Properly Sizing your Whole House Carbon Filter when using a Tank System
Notice: It is critical that you properly size your carbon unit. To do this you will need to accurately determine the Maximum Service Flowrate (in GPM) of your incoming household water service to make sure your unit can properly clean itself during Backwash Mode.
You will also need to determine your Maximum Water Demand/Flowrate (in GPM) for your household, to make sure you have enough carbon to properly filter the water being used by several fixtures running all at the same time such as a shower, toilets flushing, 2 running sinks, and laundry machine etc.
Step 1: For standard Chlorine, Taste, and Odor removal, select your carbon unit by first carefully determining your anticipated Maximum Water Demand/Flowrate (in GPM) for your house. You must add up the water demand caused by several of your household's fixtures listed below. Under sizing a unit will lead to poor performance. This is measured in Gallons Per Minute.
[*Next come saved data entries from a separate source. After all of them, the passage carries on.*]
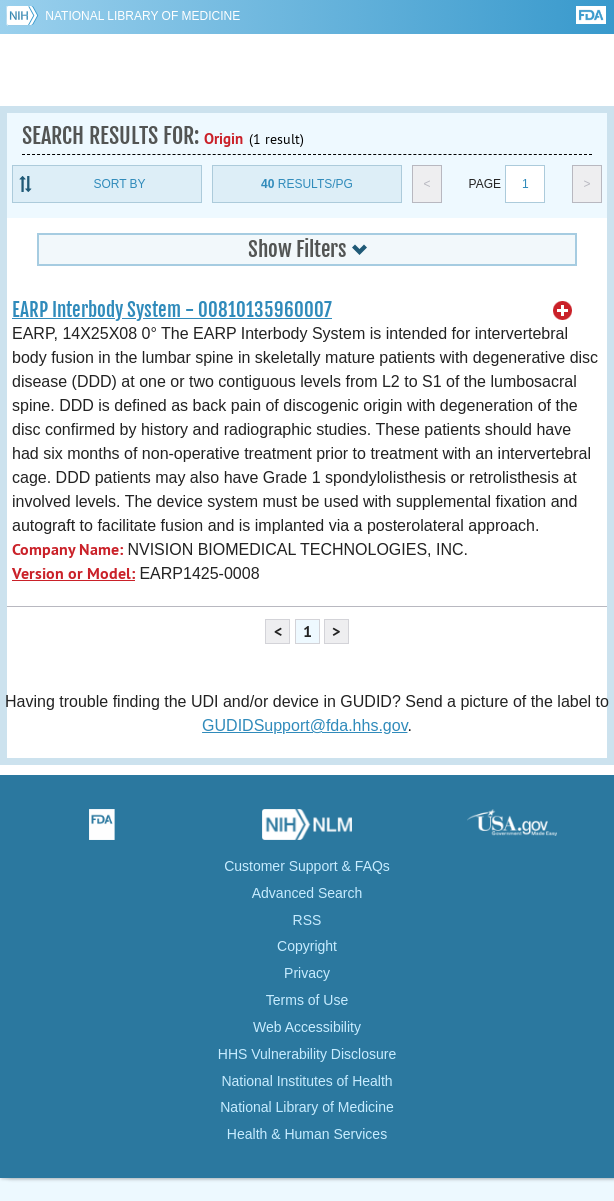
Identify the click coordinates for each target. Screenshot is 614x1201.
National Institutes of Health (306, 1081)
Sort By (119, 184)
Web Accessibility (307, 1027)
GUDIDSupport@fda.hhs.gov (304, 725)
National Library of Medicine (142, 16)
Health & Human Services (307, 1134)
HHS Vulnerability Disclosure (307, 1054)
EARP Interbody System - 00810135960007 (172, 310)
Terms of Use (307, 1000)
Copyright (307, 946)
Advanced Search (307, 893)
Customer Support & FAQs (307, 866)
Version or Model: (73, 573)
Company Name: (67, 549)
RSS (307, 920)
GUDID (307, 70)
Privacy (307, 973)
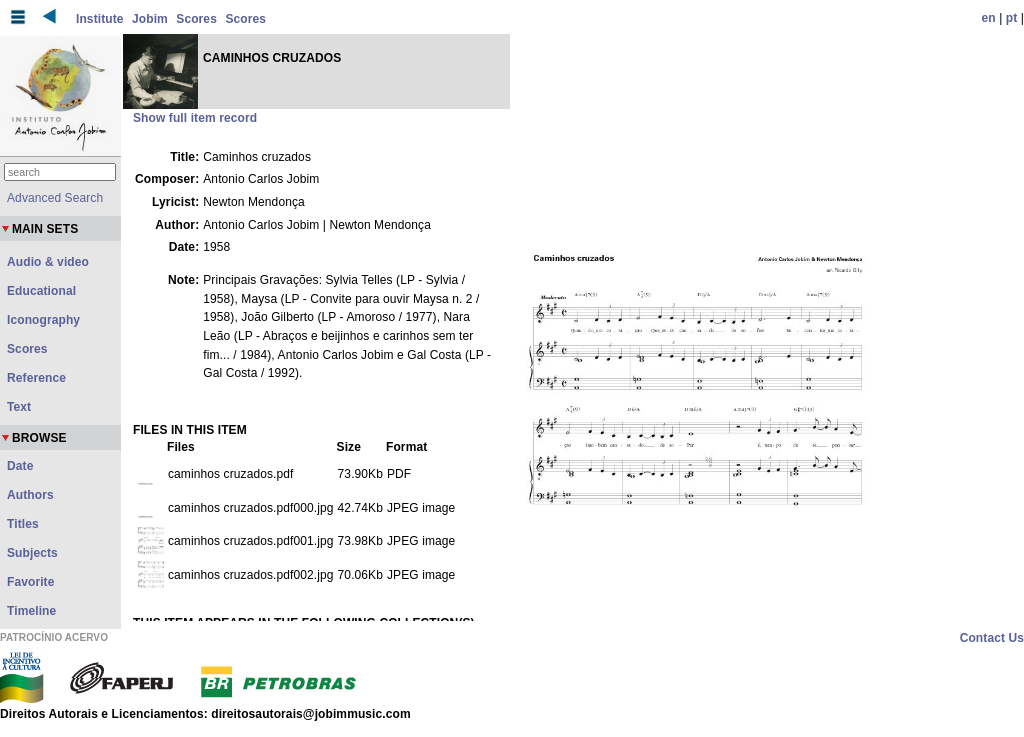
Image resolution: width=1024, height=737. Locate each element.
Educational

Step 2: Next select a carbon filter system where it’s stated Maximum Service Flow is greater than the anticipated Maximum Water Demand/Flow-rate of your house.
Carbon works better with (more carbon=larger tank volumes), so you will get better quality water by having the Maximum Service Flow of the carbon filter exceed the Maximum Water Demand/Flowrate of your house by 2 or 3 or 4 GPM. Do not under-size your carbon filter or it will not work properly.
The Maximum Service Flow values given are for performing “standard dechlorinating”, which is relatively easy for carbon to do. For removing extra contaminants and organics (which is more difficult) you will want to subtract several gallons from that maximum service flow number – which will put you into a larger sized unit. More carbon means more contact with water, more contact time with water means better filtration.
Step 3: Make sure that your household water service can meet or exceed the Minimum Required Backwash Rate of the carbon filter you are contemplating. This is absolutely critical to flush out the collected sediments and properly clean the carbon bed. Over-sizing a unit so that you cannot deliver the Minimum Required Backwash Flow-rate needed by the unit will lead to carbon bed fouling and very poor performance.
If you have a lot of sediments in your water you may precede your carbon filter with a 20” sediment filter to keep the carbon bed and valves from fouling with sediments and rust. We recommend a 20” Big Blue which is considered high performance and creates the lowest pressure drop.
If you also have a water softener or water conditioner: Install the whole home filtration unit before (upstream of) the water softener to protect the water softener resin beads from chlorine damage extending the life of your softener.
Having some sort of filtration is substantially better than nothing at all. As long as you understand the system have a realistic expectation of what the system can do, it is properly maintained and installed you will end up very happy with the results and change in your water quality.